A Liquid Asset is a kind of asset that is easily convertible into cash in a short time. Cash, marketable securities, and money-market instruments are great examples of liquid assets.
Both Individuals and businesses are concerned about tracking their liquid assets as a share of their net worth.
Cash is the best option for any individual or a business in terms of liquidity. That’s why easily convertible assets are considered close to cash. In the time of need, these assets can easily be converted into cash for necessary transactions.
Conditions to Qualify as Liquid Asset
A few conditions determine whether an asset is a liquid or not and they are -
- Price stability (The established market of that asset)
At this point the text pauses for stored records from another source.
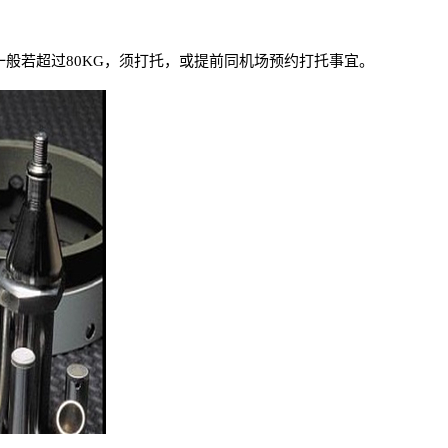
般若超过80KG，须打托，或提前同机场预约打托事宜。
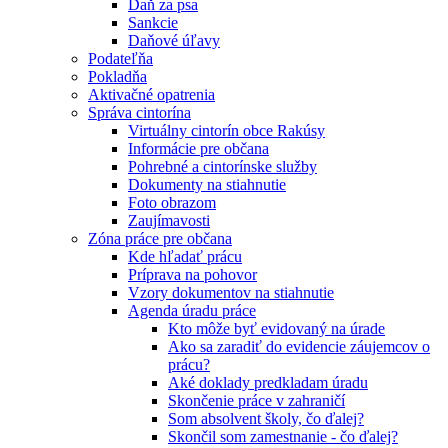
Daň za psa
Sankcie
Daňové úľavy
Podateľňa
Pokladňa
Aktivačné opatrenia
Správa cintorína
Virtuálny cintorín obce Rakúsy
Informácie pre občana
Pohrebné a cintorínske služby
Dokumenty na stiahnutie
Foto obrazom
Zaujímavosti
Zóna práce pre občana
Kde hľadať prácu
Príprava na pohovor
Vzory dokumentov na stiahnutie
Agenda úradu práce
Kto môže byť evidovaný na úrade
Ako sa zaradiť do evidencie záujemcov o
prácu?
Aké doklady predkladam úradu
Skončenie práce v zahraničí
Som absolvent školy, čo ďalej?
Skončil som zamestnanie - čo ďalej?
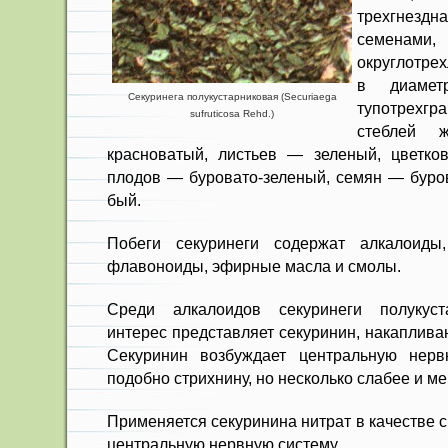
трехгнездн
семенами,
округлотрех
в диамет
Секуринега полукустарниковая (Securiaega
тупотрехг
sufruticosa Rehd.)
стеблей ж
красноватый, листь­ев — зеленый, цветко
плодов — буровато-зеленый, семян — буров
бый.
Побеги секуринеги содержат алка­лоиды
флавоноиды, эфирные масла и смолы.
Среди алкалоидов секуринеги по­лукус
интерес представляет секуринин, накапливаю
Секуринин возбуждает центральную нервн
подобно стрихнину, но несколько слабее и ме
Применяется секуринина нитрат в качестве 
центральную нервную систему.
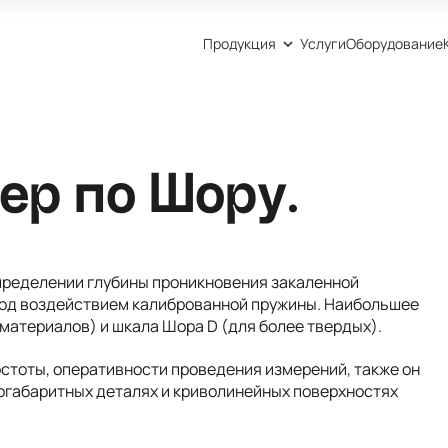
Продукция
Услуги
Оборудование
р по Шору. ️
пределении глубины проникновения закаленной
под воздействием калиброванной пружины. Наибольшее
материалов) и шкала Шора D (для более твердых).
стоты, оперативности проведения измерений, также он
ногабаритных деталях и криволинейных поверхностях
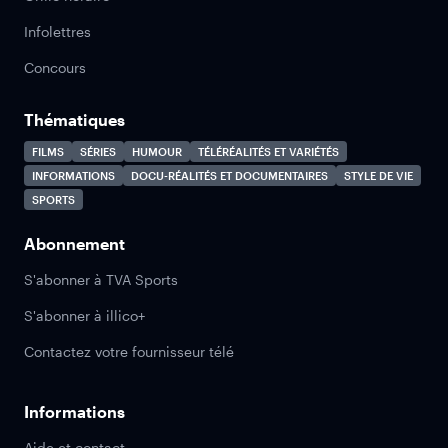
Infolettres
Concours
Thématiques
FILMS
SÉRIES
HUMOUR
TÉLÉRÉALITÉS ET VARIÉTÉS
INFORMATIONS
DOCU-RÉALITÉS ET DOCUMENTAIRES
STYLE DE VIE
SPORTS
Abonnement
S'abonner à TVA Sports
S'abonner à illico+
Contactez votre fournisseur télé
Informations
Aide et contact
- Ready marketability (A large number of readily available buyers in that market)
- Reversibility (Transfer of ownership must be secure and easily facilitated)
The time to convert the asset into cash will vary depending on the asset and the market associated with it.
Examples of liquid assets are cash or currency, bank accounts, accounts receivable, mutual funds, money market accounts, stocks, treasury bills, notes, and bonds, certificates of deposit, prepaid expenses, and retirement investment accounts.
Companies can also search for liquid assets with a cash conversion expectation of one year or less. These assets are collectively considered the company's current assets. This broadens the definition of liquid assets to include accounts receivable and inventory.
Overall, liquid assets are critical for individuals and businesses because they are the first source of cash used to meet payment obligations.
Use of this Term in a Sentence
- Cash and securities are two of the more popular and widely used liquid assets.
- Because of the flexibility to convert liquid assets into cash on short notice, these assets are often considered very similar to cash.